Starmer’s mission-led government is a noble aim, but needs a moonshot approach to governance

To succeed, Labour should plan for its missions to be led by CEOs unencumbered by the usual Whitehall bureaucracy
Photo: GaryRobertsphotography/Alamy Stock Photo

By Patrick King

23 Apr 2024

 

Keir Starmer has staked the fortunes of a future Labour government on its ability to deliver five national missions. “Mission government”, we’re told, is “not about size. It’s about capacity”. But capacity is exactly what PM Starmer will lack on entering Downing Street.

From stark waiting times for healthcare to a crumbling school estate and prisons bursting at the seams, the state is under extraordinary pressure. If missions are simply stacked onto an already-stretched government machine, they are bound to fail.

Instead, missions should be treated as “moonshots”: separate from the business-as-usual work of government. In turn, delivering these ultra-ambitious goals will require exceptional skills and a radically different set up – and a lot of personal political capital.

This begins with leadership. Starmer should personally appoint “mission CEOs” to lead each one, subscribed to the kinds of highly ambitious target that are commonly used by fanatical tech CEOs. Interviewees for Reform’s recent report, Mission control, explained that setting “insane targets” can be a powerful way of “bouncing the [Whitehall] system” into action.

Another pointed to the “Roger Bannister” moment that sometimes occurs in public service reform, when a level of performance “previously thought impossible” – like the 18-week referral-to-treatment target (set when waits were routinely more than 18 months) – becomes the standard for comparison.

Meanwhile, Whitehall must be prepared to pay well above its usual rates to bring mission CEOs in, with serious financial incentives for hitting milestones towards each mission. Too often, interviewees told us, Whitehall programmes are often headed by a “nondescript director general” with “little to no relevant delivery experience”.
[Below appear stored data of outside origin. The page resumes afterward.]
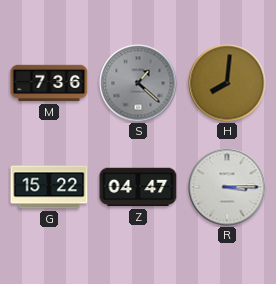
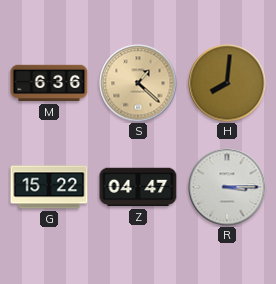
M: 7:36 -> 6:36
S dial: grey -> champagne
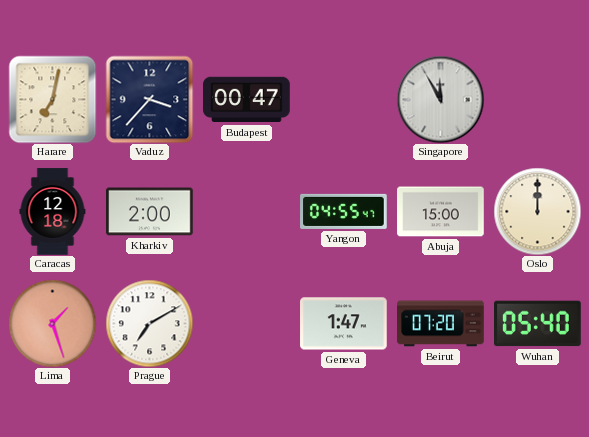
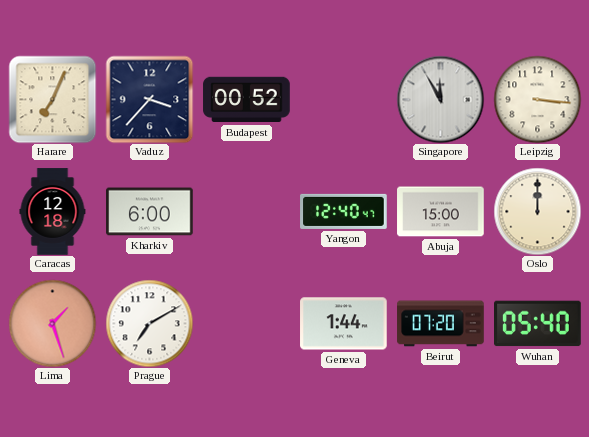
Harare: 7:02 -> 7:04
Budapest: 00:47 -> 00:52
Leipzig: none -> 3:16
Kharkiv: 2:00 -> 6:00
Yangon: 04:55 -> 12:40
Geneva: 1:47 -> 1:44
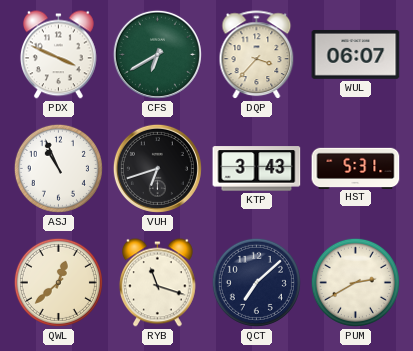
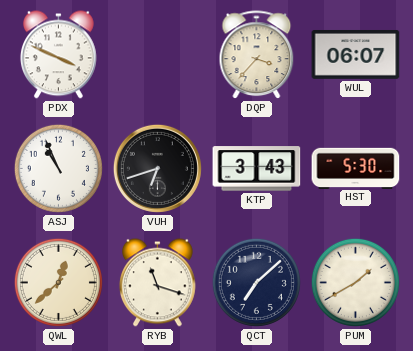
CFS: 6:40 -> none
HST: 5:31 -> 5:30
PUM: 2:40 -> 1:40
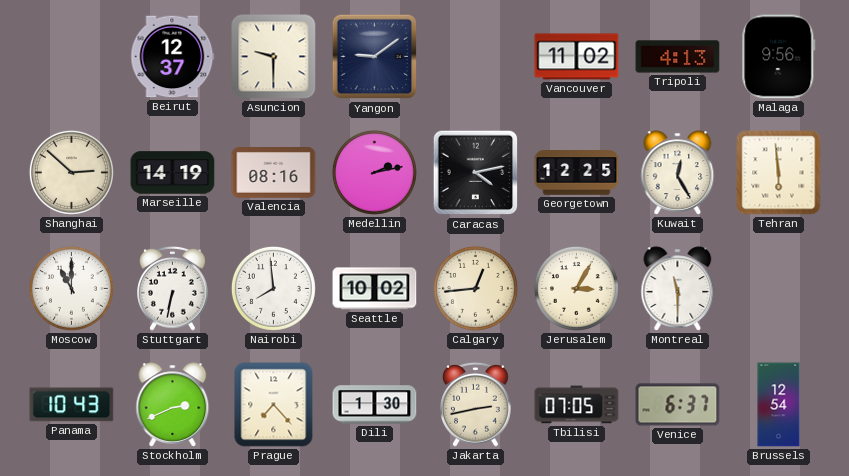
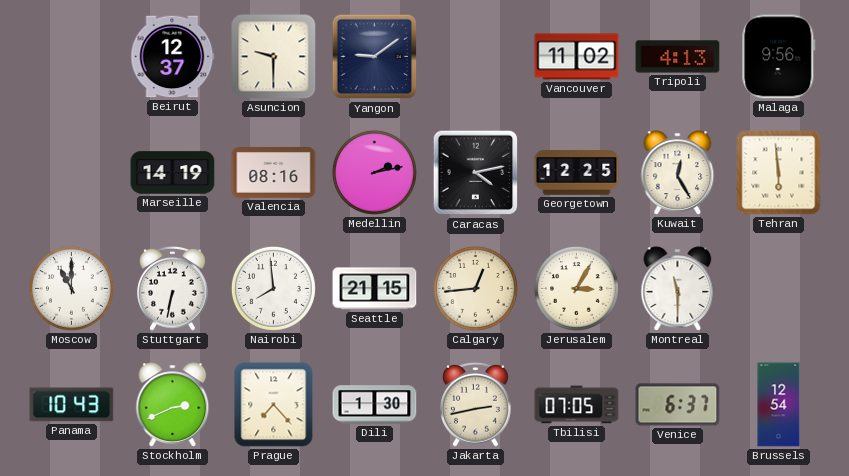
Shanghai: 2:52 -> none
Seattle: 10:02 -> 21:15
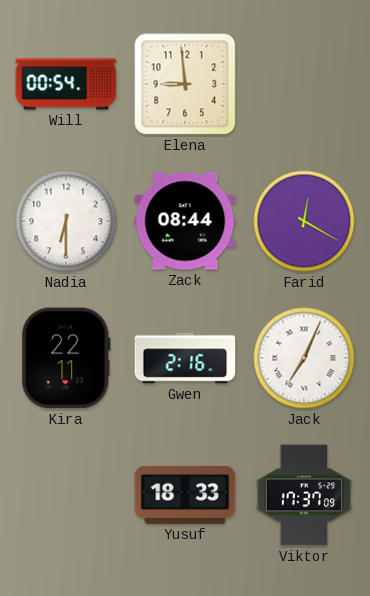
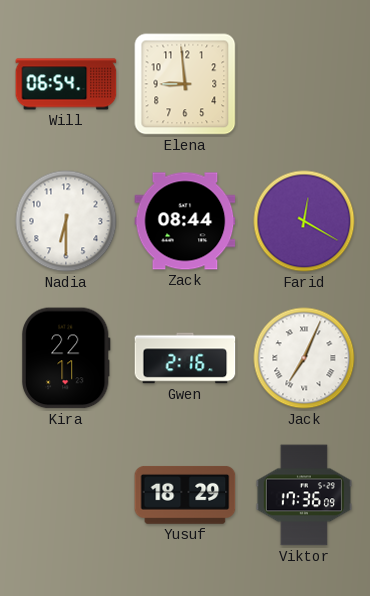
Will: 00:54 -> 06:54
Yusuf: 18:33 -> 18:29
Viktor: 17:37 -> 17:36
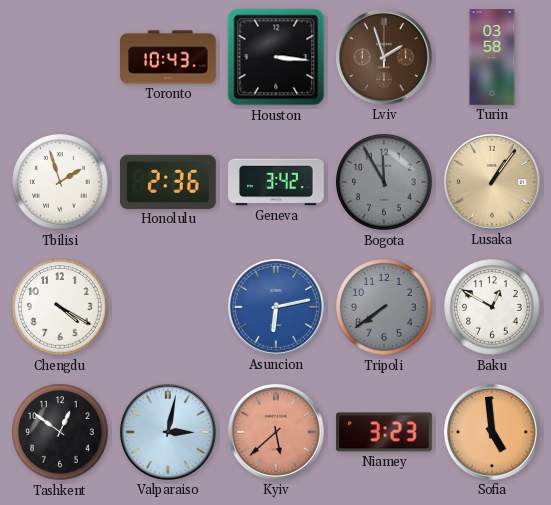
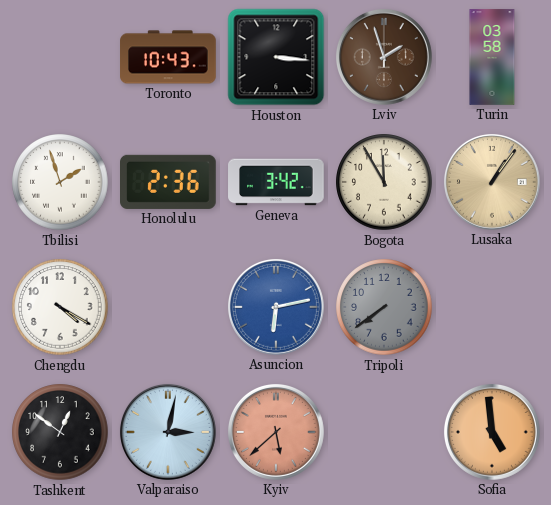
Bogota dial: grey -> cream
Baku: 12:50 -> none
Niamey: 3:23 -> none
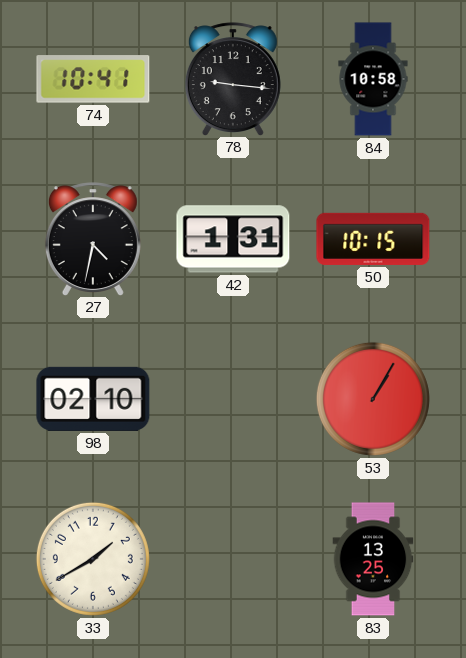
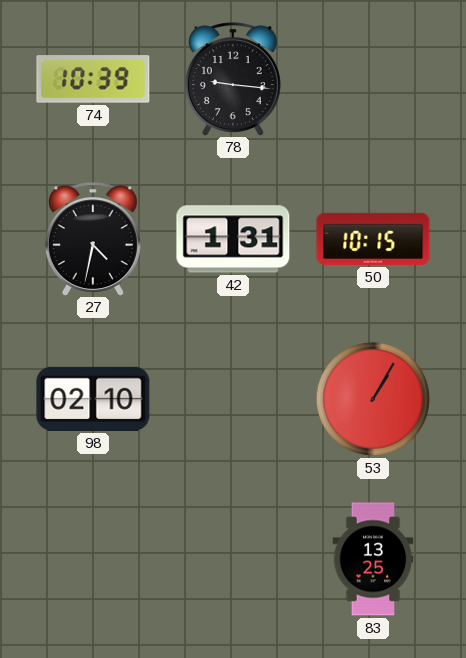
74: 10:41 -> 10:39
84: 10:58 -> none
33: 1:40 -> none
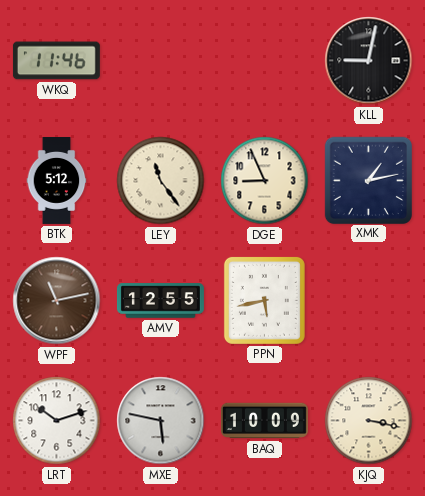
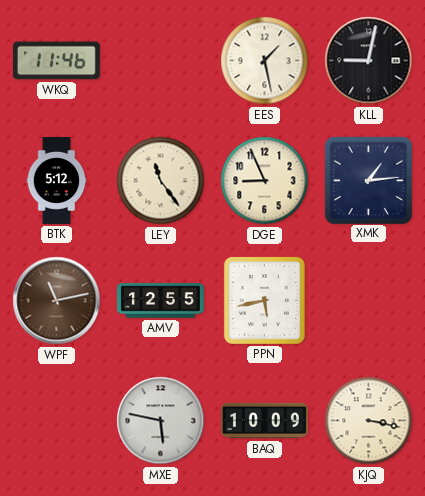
EES: none -> 1:28
XMK: 1:13 -> 1:14
LRT: 10:12 -> none
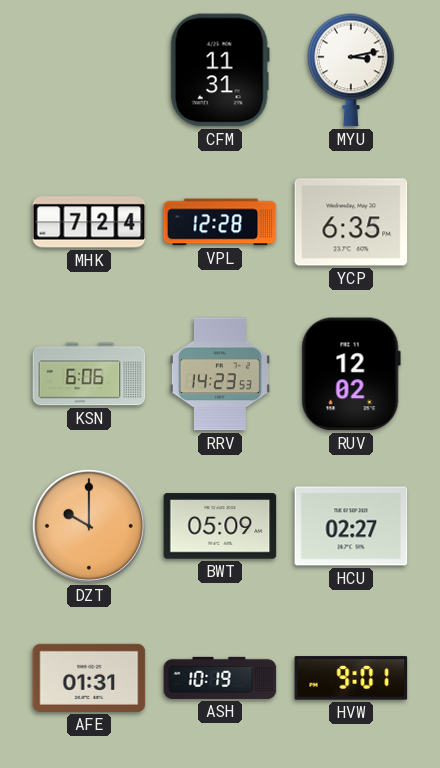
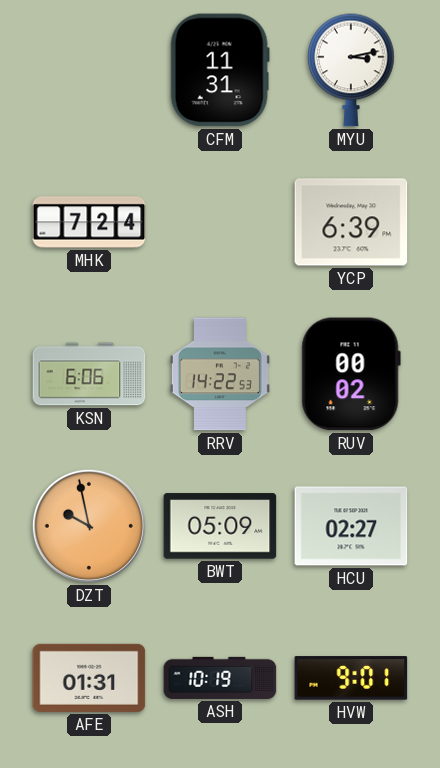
VPL: 12:28 -> none
YCP: 6:35 -> 6:39
RRV: 14:23 -> 14:22
RUV: 12:02 -> 00:02
DZT: 10:00 -> 9:58
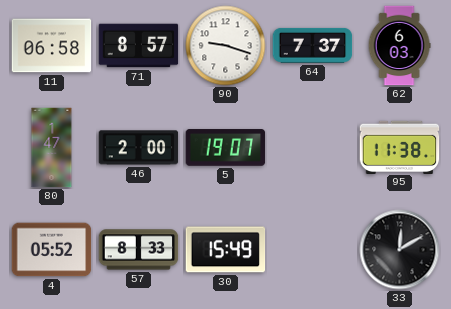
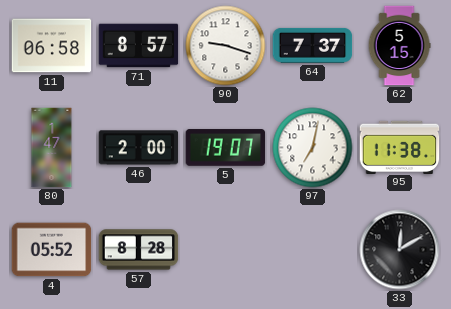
62: 6:03 -> 5:15
97: none -> 7:02
57: 8:33 -> 8:28
30: 15:49 -> none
Bringing in someone with world-class experience from outside the public sector could be costly, but if even one of Starmer’s missions is successful, they’ll have more than paid for themselves. As one interviewee put it, “if you want to build 40 hospitals”, you’d better bring someone in “who has built a lot of hospitals”.

And since innovation tends to occur on the edge of bureaucracy, direct sponsorship from the PM would enable mission CEOs to work in a much more agile and entrepreneurial way – unencumbered by the usual Whitehall bureaucracy.

For example, mission CEOs should have the freedom to appoint their own teams: drafting in people with specialist capabilities in data analysis, management and problem solving – as well as senior civil servants from departments relevant to the mission being delivered.

Similarly, rather than making constant business case submissions to the Treasury for novel or contentious spending – which, by definition, will be required in mission innovation – there should be a single business case for a mission’s entire programme of spending, just as Aria has.

To support this, Reform’s new report recommends establishing a cognitively diverse external board for each mission, that would help shape strategy and act as a critical friend. Crucially, appointments should not be made from a pool of “usual suspects”, who are well networked in Whitehall or perceived as well credentialed. Government should seek to appoint scientists, entrepreneurs and experts to these boards, who can problem solve and think differently. 

Clearly, some of Labour’s missions – like “breaking down barriers to opportunity” – that focus on cross-cutting areas of public service reform will require a massive amount of join-up and logistical work across departments. To coordinate these efforts, history has shown that the centre of government must be a strong catalyst for change.

To drive activity across government, a dedicated “Missions Unit” should therefore be established in the Treasury, with PM sponsorship. Just as the Prime Minister’s Delivery Unit under Blair acted as a kind of mission control centre, this multidisciplinary SWAT team, led by a permanent secretary-level CEO, must do the same for Starmer.

Finally, missions should be tracked, and accountability exercised, through a cabinet-Level “Missions Board”, chaired by the PM and attended by the cabinet secretary, to bind in relevant secretaries of state. As Lord Maude’s recent review of the civil service found, cabinet government is a “cumbersome and arcane” forum for decision-making. In other words, antithetical to the approach needed for missions.

Mission-led government is a noble aim, and one that could make a real different to mobilising the civil service towards complex challenges. But to deliver moonshot ambitions, Starmer will also need a moonshot approach to governance.